More from the nether regions of my cortex on the work and ideas of Sergey Gavrilets
The idea that there are neutral networks - that is, ridges of nearly identical fitness value in the space of all possible genotypes for a species - suggests a way of reconciling two concepts that have been held to be opposed in the Darwin Wars
: adaptation and drift.
This goes back to a debate between R. A. Fisher,
who first successfully argued that Mendel and Darwin could be reconciled, and who proposed the "fundamental theorem" of selection (which is not a theorem), and Sewall Wright
, who suggested that Fisher's theorem only applied to unrealistic populations (that were infinite and equally likely to mate between any two individuals), and that evolution in fact relied upon changes due solely to statistical or stochastic effects of sampling error in small populations. Wright, of course, is the inventor of the adaptive landscape
. Fisher influenced the British evolutionists, while Wright influenced Dobzhansky and Mayr in America.
Mayr's account of speciation relied on the small population stochasticity of peripheral isolate populations of a species being subjected to fluctuations unrelated to selection for reproductive isolation. In effect, reproductive isolation was a side-effect of evolution in small populations. The British tradition of Haldane and Maynard Smith tended to ignore speciation and focus mostly on selection.

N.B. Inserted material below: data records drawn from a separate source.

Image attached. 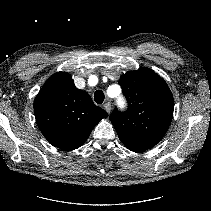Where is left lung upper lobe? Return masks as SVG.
Returning a JSON list of instances; mask_svg holds the SVG:
<instances>
[{
    "mask_svg": "<svg viewBox=\"0 0 211 211\" xmlns=\"http://www.w3.org/2000/svg\"><path fill=\"white\" fill-rule=\"evenodd\" d=\"M119 84L128 100L124 112L110 115L120 141L130 149H149L160 142L173 116V95L166 82L148 68L122 75Z\"/></svg>",
    "mask_w": 211,
    "mask_h": 211,
    "instance_id": "5c2ea615",
    "label": "left lung upper lobe"
}]
</instances>
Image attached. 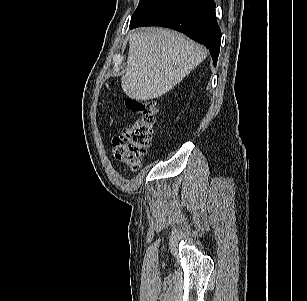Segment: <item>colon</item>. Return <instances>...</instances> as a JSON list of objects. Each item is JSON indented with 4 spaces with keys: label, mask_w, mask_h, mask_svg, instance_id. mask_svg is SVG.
Here are the masks:
<instances>
[{
    "label": "colon",
    "mask_w": 307,
    "mask_h": 301,
    "mask_svg": "<svg viewBox=\"0 0 307 301\" xmlns=\"http://www.w3.org/2000/svg\"><path fill=\"white\" fill-rule=\"evenodd\" d=\"M127 107L138 115L122 133L113 140V151L118 161L132 170L140 167V160L146 154L157 119L158 105L154 100L128 98Z\"/></svg>",
    "instance_id": "obj_1"
}]
</instances>
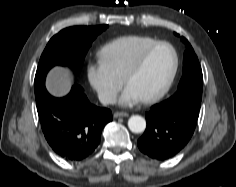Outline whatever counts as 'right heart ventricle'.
Returning a JSON list of instances; mask_svg holds the SVG:
<instances>
[{"label":"right heart ventricle","mask_w":236,"mask_h":187,"mask_svg":"<svg viewBox=\"0 0 236 187\" xmlns=\"http://www.w3.org/2000/svg\"><path fill=\"white\" fill-rule=\"evenodd\" d=\"M158 40L144 35H128L105 44L97 54L99 63L123 80L139 54Z\"/></svg>","instance_id":"right-heart-ventricle-1"}]
</instances>
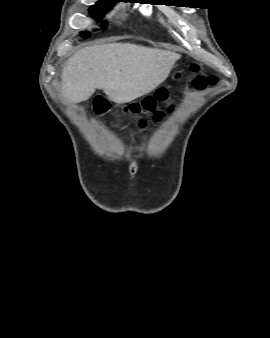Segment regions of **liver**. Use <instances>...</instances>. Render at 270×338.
<instances>
[{"label":"liver","instance_id":"6515ba94","mask_svg":"<svg viewBox=\"0 0 270 338\" xmlns=\"http://www.w3.org/2000/svg\"><path fill=\"white\" fill-rule=\"evenodd\" d=\"M179 57L175 52L130 43L83 48L64 66L63 98L79 103L89 99L95 89H103L117 104L131 102L163 83Z\"/></svg>","mask_w":270,"mask_h":338}]
</instances>
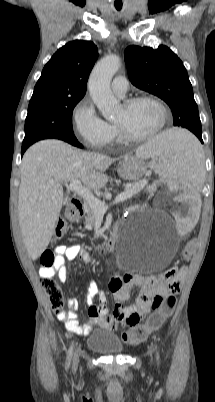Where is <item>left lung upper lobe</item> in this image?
Wrapping results in <instances>:
<instances>
[{
  "mask_svg": "<svg viewBox=\"0 0 215 402\" xmlns=\"http://www.w3.org/2000/svg\"><path fill=\"white\" fill-rule=\"evenodd\" d=\"M128 76L133 85L164 100L172 110L174 126L202 136L192 85L182 61L167 46L157 49L129 46L125 50Z\"/></svg>",
  "mask_w": 215,
  "mask_h": 402,
  "instance_id": "obj_1",
  "label": "left lung upper lobe"
}]
</instances>
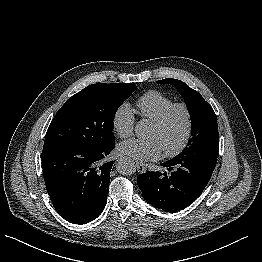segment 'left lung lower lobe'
<instances>
[{
  "label": "left lung lower lobe",
  "instance_id": "1",
  "mask_svg": "<svg viewBox=\"0 0 262 262\" xmlns=\"http://www.w3.org/2000/svg\"><path fill=\"white\" fill-rule=\"evenodd\" d=\"M217 159L178 158L162 163L171 175L146 172L137 178L144 199L166 212H177L195 201L210 180Z\"/></svg>",
  "mask_w": 262,
  "mask_h": 262
}]
</instances>
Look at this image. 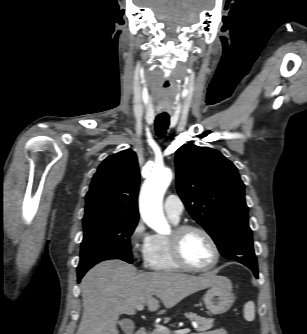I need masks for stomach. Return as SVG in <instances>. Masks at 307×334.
Wrapping results in <instances>:
<instances>
[{"label":"stomach","mask_w":307,"mask_h":334,"mask_svg":"<svg viewBox=\"0 0 307 334\" xmlns=\"http://www.w3.org/2000/svg\"><path fill=\"white\" fill-rule=\"evenodd\" d=\"M217 283L211 286L204 295L207 310L214 315L227 312L233 302L232 283L224 276H216Z\"/></svg>","instance_id":"1"}]
</instances>
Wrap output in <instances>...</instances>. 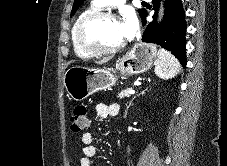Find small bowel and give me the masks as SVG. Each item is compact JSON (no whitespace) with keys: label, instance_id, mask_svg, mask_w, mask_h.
Listing matches in <instances>:
<instances>
[{"label":"small bowel","instance_id":"c3829d8e","mask_svg":"<svg viewBox=\"0 0 227 166\" xmlns=\"http://www.w3.org/2000/svg\"><path fill=\"white\" fill-rule=\"evenodd\" d=\"M95 109L98 118L104 120L116 116L119 113L120 107L116 103L111 105L99 103L96 105ZM81 140L84 144V148L80 157V166H92L91 158L97 154V149L93 145L94 137L90 132H86L82 134Z\"/></svg>","mask_w":227,"mask_h":166}]
</instances>
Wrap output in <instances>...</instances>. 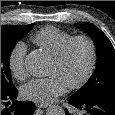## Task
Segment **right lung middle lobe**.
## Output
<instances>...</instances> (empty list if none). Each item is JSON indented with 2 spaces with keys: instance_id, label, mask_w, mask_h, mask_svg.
<instances>
[{
  "instance_id": "1",
  "label": "right lung middle lobe",
  "mask_w": 115,
  "mask_h": 115,
  "mask_svg": "<svg viewBox=\"0 0 115 115\" xmlns=\"http://www.w3.org/2000/svg\"><path fill=\"white\" fill-rule=\"evenodd\" d=\"M34 26H1V93L12 90L14 87L10 72V56L16 43L24 37Z\"/></svg>"
}]
</instances>
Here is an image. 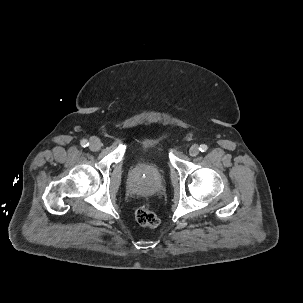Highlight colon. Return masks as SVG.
<instances>
[{"mask_svg":"<svg viewBox=\"0 0 303 303\" xmlns=\"http://www.w3.org/2000/svg\"><path fill=\"white\" fill-rule=\"evenodd\" d=\"M135 218L143 227L154 228L159 224V218L148 205L140 206L135 212Z\"/></svg>","mask_w":303,"mask_h":303,"instance_id":"colon-1","label":"colon"}]
</instances>
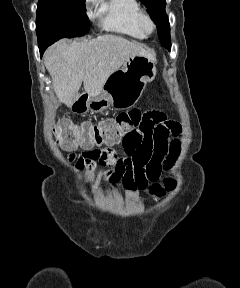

In Gavrilets' view, an adaptive landscape is almost always going to have roughly equivalent regions that are interconnected - that is, they form networks. But they are not selectively neutral networks - each point on the network pathway must be roughly the same fitness. In short, the networks are fitness ridges
along which species or populations will transcribe a "random walk".
Yep, that's right - both
selection and drift are in play here. The fitness is maintained, but the populations will take random directions due to stochastic effects, for any realistically sized population. So speciation may be due to stochastic effects while selection maintains the current
genotype at the local optimum. That is, in other words, the fitness isn't a peak
, it's a ridge
which is part of a series of interconnected ridges. Selection can only maximise local fitness, not where on the fitness ridge the population is.
Gavrilets uses a different metaphor, and I must point out that it is indeed a metaphor not a model, of a holey landscape
, in which there is a high region of fitness in the landscape, interspersed with regions of low fitness (see figure). In the high fitness region, a random walk can take you all over the place. Of course, one thing Gavrilets insists upon is the high dimensionality of the space of fitness combinations - the 2-dimensional space here is a necessary limitation of paper.
So, what does this mean for speciation? More on this later. For now, I find this enormously interesting: that selection and drift are, in effect, decoupled. They aren't antonyms, they are just different processes.
That makes a lot of the argument between adaptationists and antiadaptationists otiose, I think.